Ancestral genome sizes specify the minimum rate of lateral gene transfer during prokaryote evolution

Abstract

The amount of lateral gene transfer (LGT) that has occurred in microbial evolution is heavily debated. Efforts to quantify LGT through gene-tree comparisons have delivered estimates that between 2% and 60% of all prokaryotic genes have been affected by LGT, the 30-fold discrepancy reflecting differences among gene samples studied and uncertainties inherent in phylogenetic reconstruction. Here we present a simple method that is independent of gene-tree comparisons to estimate the LGT rate among sequenced prokaryotic genomes. If little or no LGT has occurred during evolution, ancestral genome sizes would become unrealistically large, whereas too much LGT would render them far too small. We determine the amount of LGT that is necessary and sufficient to bring the distribution of inferred ancestral genome sizes into agreement with that observed among modern microbes. Rather than testing for phylogenetic congruence or lack thereof across genes, we assume that all gene trees are compatible; hence, our method delivers very conservative lower-bound estimates of the average LGT rate. The results indicate that among 57,670 gene families distributed across 190 sequenced genomes, at least two-thirds and probably all, have been affected by LGT at some time in their evolutionary past. A component of common ancestry nonetheless remains detectable in gene distribution patterns. We estimate the minimum lower bound for the average LGT rate across all genes as 1.1 LGT events per gene family and gene family lifespan and this minimum rate increases sharply when genes present in only a few genomes are excluded from the analysis.

Fig. 1.

The distibution of genes across genomes. (a) Presence (black) and absence (white) patterns for representative segments of the data comprising widely (present in 100–190 genomes), intermediately (60–80 and 10–20 genomes), and sparsely distributed genes (two genomes). (Note the scale bar.) (b) Color-coded matrix of the proportion of shared genes for all genome pairs, with genomes grouped by taxonomical classification.

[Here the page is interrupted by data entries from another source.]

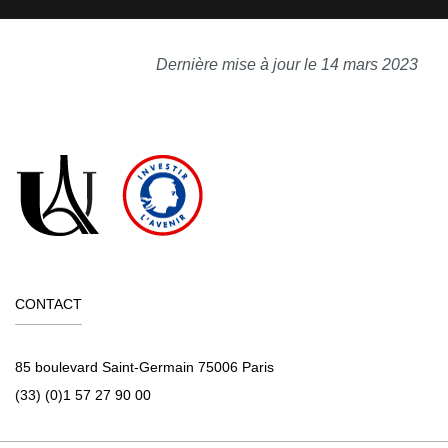
Dernière mise à jour le 14 mars 2023
CONTACT
85 boulevard Saint-Germain 75006 Paris
(33) (0)1 57 27 90 00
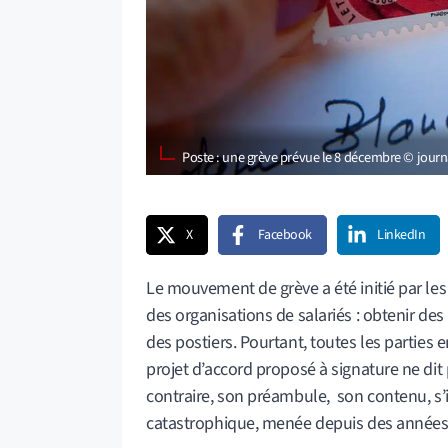
Poste : une grève prévue le 8 décembre © jour
X
Facebook
LinkedIn
Le mouvement de grève a été initié par le
des organisations de salariés : obtenir des 
des postiers. Pourtant, toutes les parties 
projet d’accord proposé à signature ne dit
contraire, son préambule, son contenu, s’in
catastrophique, menée depuis des années »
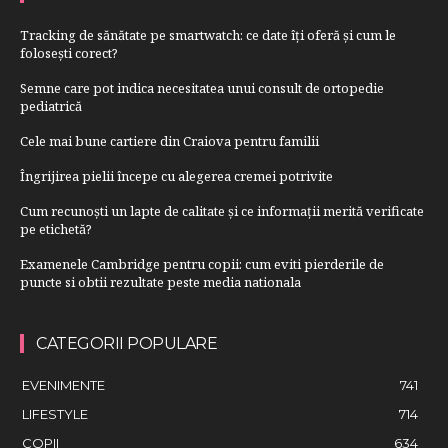
Tracking de sănătate pe smartwatch: ce date îți oferă și cum le
folosești corect?
Semne care pot indica necesitatea unui consult de ortopedie
pediatrică
Cele mai bune cartiere din Craiova pentru familii
Îngrijirea pielii începe cu alegerea cremei potrivite
Cum recunoști un lapte de calitate și ce informații merită verificate
pe etichetă?
Examenele Cambridge pentru copii: cum eviti pierderile de
puncte si obtii rezultate peste media nationala
CATEGORII POPULARE
EVENIMENTE
741
LIFESTYLE
714
COPII
634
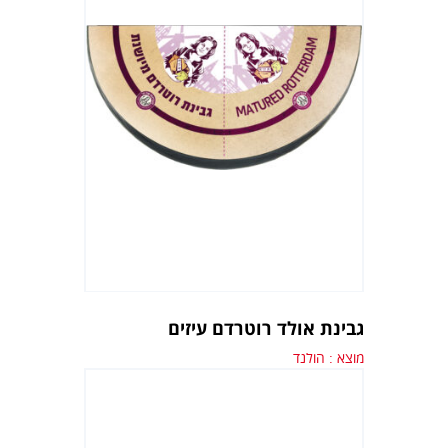
גבינת אולד רוטרדם עיזים
מוצא : הולנד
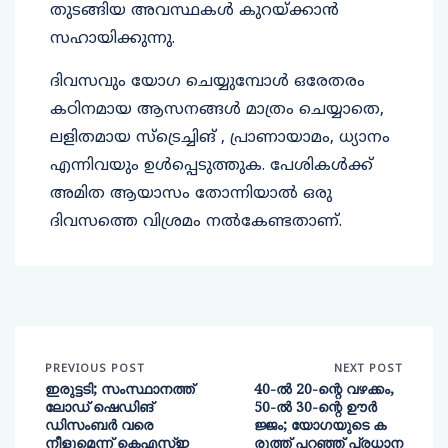
തുടങ്ങിയ അവസ്ഥകൾ കുറയ്ക്കാൻ
സഹായിക്കുന്നു.
ദിവസവും യോഗ ചെയ്യുമ്പോൾ ഒരേതരം
കഠിനമായ ആസനങ്ങൾ മാത്രം ചെയ്യാതെ,
ലളിതമായ സ്ട്രെച്ചിങ് , പ്രാണായാമം, ധ്യാനം
എന്നിവയും ഉൾപ്പെടുത്തുക. പേശികൾക്ക്
അമിത ആയാസം തോന്നിയാൽ ഒരു
ദിവസത്തെ വിശ്രമം നൽകേണ്ടതാണ്.
PREVIOUS POST
NEXT POST
ഇരുട്ടടി; സംസ്ഥാനത്ത്
40-ൽ 20-ന്റെ വഴക്കം,
ലോഡ് ഷെഡിങ്
50-ൽ 30-ന്റെ ഊർ
ഡിസംബർ വരെ
ജ്ജം; യോഗയുടെ ക
നീളുമെന്ന് കെഎസ്ഇ
രുത്ത് പറഞ്ഞ് പ്രധാന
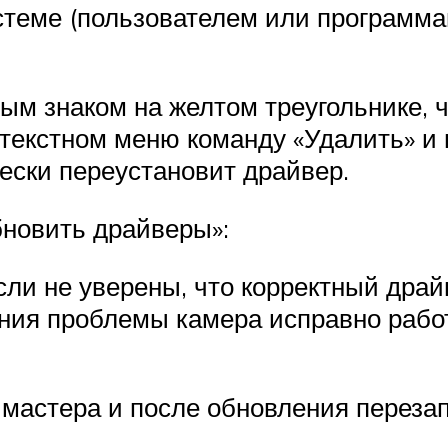
теме (пользователем или программам
м знаком на желтом треугольнике, ч
нтекстном меню команду «Удалить» и
ески переустановит драйвер.
бновить драйверы»:
ли не уверены, что корректный драй
ения проблемы камера исправно рабо
мастера и после обновления переза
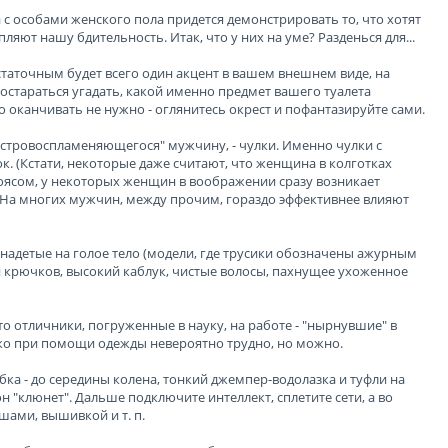
 особами женского пола придется демонстрировать то, что хотят
ляют нашу бдительность. Итак, что у них на уме? Разденься для...
остаточным будет всего один акцент в вашем внешнем виде, на
постараться угадать, какой именно предмет вашего туалета
о оканчивать не нужно - оглянитесь окрест и пофантазируйте сами.
быстровоспламеняющегося" мужчину, - чулки. Именно чулки с
. (Кстати, некоторые даже считают, что женщина в колготках
 поясом, у некоторых женщин в воображении сразу возникает
е. На многих мужчин, между прочим, гораздо эффективнее влияют
, надетые на голое тело (модели, где трусики обозначены ажурным
 крючков, высокий каблук, чистые волосы, пахнущее ухоженное
то отличники, погруженные в науку, на работе - "нырнувшие" в
ько при помощи одежды невероятно трудно, но можно.
ка - до середины колена, тонкий джемпер-водолазка и туфли на
 "клюнет". Дальше подключите интеллект, сплетите сети, а во
ами, вышивкой и т. п.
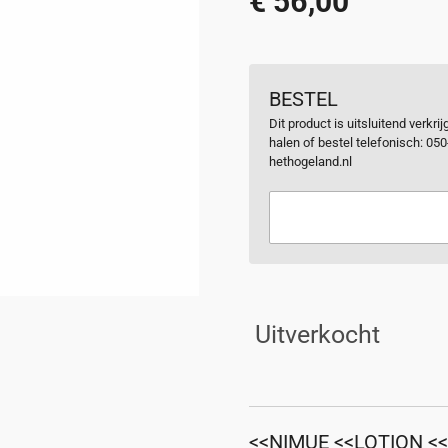
€ 56,00
BESTEL
Dit product is uitsluitend verkr
halen of bestel telefonisch: 05
hethogeland.nl
Uitverkocht
<<NIMUE
<<LOTION
<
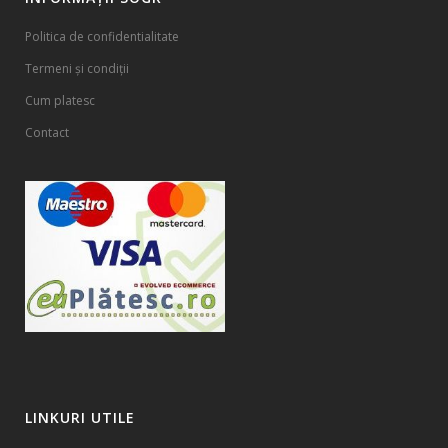
Politica de confidentialitate
Termeni și condiții
Cum platesc
Contact
LINKURI UTILE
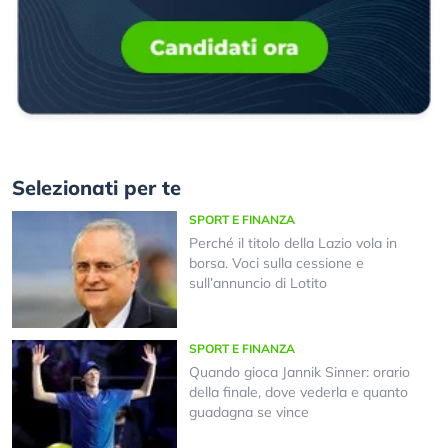
Selezionati per te
SPORT E FINANZA
Perché il titolo della Lazio vola in
borsa. Voci sulla cessione e
sull’annuncio di Lotito
SPORT E FINANZA
Quando gioca Jannik Sinner: orario
della finale, dove vederla e quanto
guadagna se vince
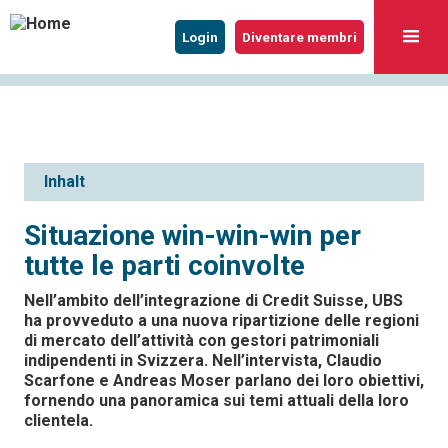
Login
Diventare membri
Inhalt
Situazione win-win-win per
tutte le parti coinvolte
Nell’ambito dell’integrazione di Credit Suisse, UBS
ha provveduto a una nuova ripartizione delle regioni
di mercato dell’attività con gestori patrimoniali
indipendenti in Svizzera. Nell’intervista, Claudio
Scarfone e Andreas Moser parlano dei loro obiettivi,
fornendo una panoramica sui temi attuali della loro
clientela.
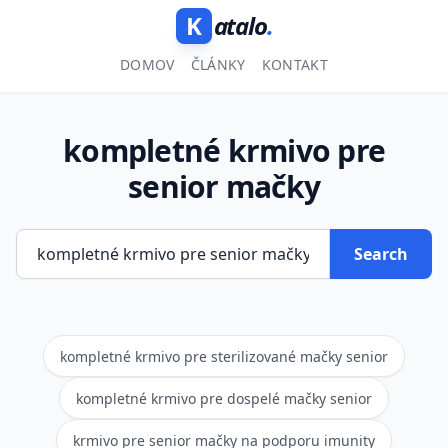
K
atalo
.
DOMOV
ČLÁNKY
KONTAKT
kompletné krmivo pre
senior mačky
Search
kompletné krmivo pre sterilizované mačky senior
kompletné krmivo pre dospelé mačky senior
krmivo pre senior mačky na podporu imunity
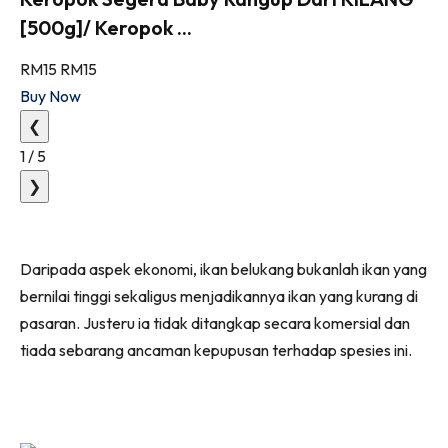
[500g]/ Keropok ...
RM15
RM15
Buy Now
❮
1
/
5
❯
Daripada aspek ekonomi, ikan belukang bukanlah ikan yang
bernilai tinggi sekaligus menjadikannya ikan yang kurang di
pasaran. Justeru ia tidak ditangkap secara komersial dan
tiada sebarang ancaman kepupusan terhadap spesies ini.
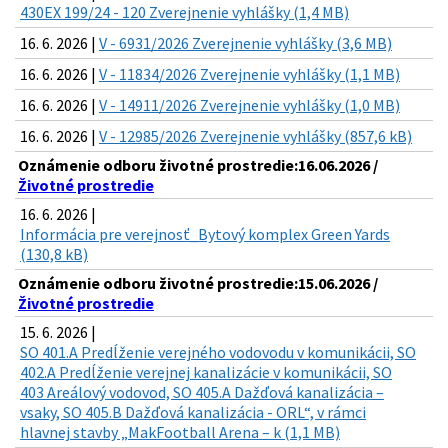
430EX 199/24 - 120 Zverejnenie vyhlášky (1,4 MB)
16. 6. 2026 |
V - 6931/2026 Zverejnenie vyhlášky (3,6 MB)
16. 6. 2026 |
V - 11834/2026 Zverejnenie vyhlášky (1,1 MB)
16. 6. 2026 |
V - 14911/2026 Zverejnenie vyhlášky (1,0 MB)
16. 6. 2026 |
V - 12985/2026 Zverejnenie vyhlášky (857,6 kB)
Oznámenie odboru životné prostredie:16.06.2026 /
Životné prostredie
16. 6. 2026 |
Informácia pre verejnosť_Bytový komplex Green Yards
(130,8 kB)
Oznámenie odboru životné prostredie:15.06.2026 /
Životné prostredie
15. 6. 2026 |
SO 401.A Predĺženie verejného vodovodu v komunikácii, SO
402.A Predĺženie verejnej kanalizácie v komunikácii, SO
403 Areálový vodovod, SO 405.A Dažďová kanalizácia –
vsaky, SO 405.B Dažďová kanalizácia - ORL“, v rámci
hlavnej stavby „MakFootball Arena – k (1,1 MB)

For the same matrix using random genome order, see SI Fig. 4. The proportion of shared genes for a genome pair x,y is calculated as the number of genes in genomes x,y that are found in shared clusters, divided by the total genes in genomes x,y. The color scale indicates the shared proportions of genes in percent. For example, archaebacterial genome pairs share 32 ± 16% (mean ± SD) families on average, whereas archaebacterial vs. eubacterial genome pairs share only 7 ± 3% of their families. For cyanobacteria, 61 ± 10% of each genome consists of families shared with another cyanobacterium, as opposed to 18 ± 5% in comparisons to noncyanobacteria. For proteobacteria, γ-proteobacteria share 38 ± 13% common families with other γ-proteobacteria, 26 ± 7% with other proteobacteria, and 18 ± 8% with nonproteobacteria.

Fig. 2.

Gene loss and LGT can both account for patchy gene distributions. Schematic representation of four different LGT allowances. (a) In the loss-only model, all genes are assumed to have originated at the root of the tree; PAPs are attributed to gene loss only. (b) Introducing a gene origin in the SO model disperses gene origins over internal nodes of the tree according to their first occurrence. (c) In the LGT_≤1 model, each gene is allowed to have two origins, where one is an LGT. This model results in further dispersal of gene origins across the tree, hence smaller ancestral genomes. (d) Two additional LGTs are allowed in the LGT_≤3 model. Allowances of up to 7, 15, and 31 LGTs were also tested.

Fig. 3.

Ancestral genome sizes reconstructed under the various reconstruction models. The colors of nodes and branches correspond to the inferred ancestral genome size, as indicated in the scale. a–e correspond to the SO, LGT_≤1, LGT_≤3, LGT_≤7, and LGT_≤15 models, respectively (see SI Figs. 7 and 8 for the same analysis using a reference tree reconstructed by neighbor joining and a random reference tree, respectively). To calculate the genome size in each hypothetical taxonomic unit, a binary recursive algorithm scans the reference tree from root to tips; the genome size of each hypothetical taxonomic unit is calculated as the cumulative sum of the origins minus the cumulative sum of losses inferred for previous nodes and the node itself.